The old man grinned in spite of himself and extended a helping hand to each. They finally found their feet and stood up, Tom, the eldest, almost eye-to-eye with Strathclyde.
       “Boys, I have told you time and time again not to climb that tree. That’s the old woman’s pie tree and you know she hates footprints on her apples.”
       “We know, sir,” Tom said, only slightly apologetically.
       “It was Lily, sir,” Newton offered.
       “That’s right,” Tom agreed, “she won’t leave us to ourselves. Always wants to play with us.”
      “And we keep telling her we don’t play anymore. Playing is for babies and we don’t want her around.”
       “Oh, boys…” Strathclyde began.
       “And we told her again today but she started throwing kippers at us!”
      “’Arthur wants to play with me!’ she said. ‘Arthur is lovely and kind, not like you!’ she shouted, and kippers were flying through the air and we had to escape, Strathclyde. So, you see, we weren’t in the tree for fun. It was for safety,” Tom explained, his eyes growing wider with every word.

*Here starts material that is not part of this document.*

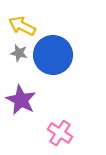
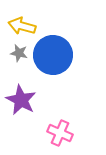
yellow arrow: rotated 12 degrees counterclockwise
pink cross: rotated 10 degrees counterclockwise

       “For safety,” Newton repeated.
       Strathclyde stood very still for a moment, knowing he should scold the boys for being so harsh to their sister, but also knowing the feeling of needing a quick escape from flying kippers. “Who is Arthur?” he asked.
       The boys rolled their eyes, “A mouse,” Newton said.
       Tom added, “Who plays the piano.”
     “She told us a story at breakfast just now about a bird that she rescued from a hawk and the bird apparently talks and it told her about a battle between some rooks and some hawks and it took her to a magical place in the forest and there she met Arthur. A mouse who plays the piano,” Newton elaborated.
       “We think she’s gone mad,” Tom said.
      “Maybe we should send her away somewhere. They make special hospitals for children who see talking animals, don’t they?”
       “But that was just a dream she had,” Strathclyde corrected.
       “That’s not what she told us. Sounds to me like she’s been reading too many storybooks. Or she’s as crazy as old Mr. Coffintop!” Tom cackled, and the two boys collapsed onto one another in glee. Tom pushed Newton, and Newton pushed Tom, and before Strathclyde could say another word, they had both climbed the apple tree, leapt over the garden wall, and disappeared from view.
       “She’s maaaaaaaaaaaad!” they shouted in unison as they sprinted down the lane.
      Strathclyde shook his head. “Those boys,” he said, and turned around to look for his missing spade.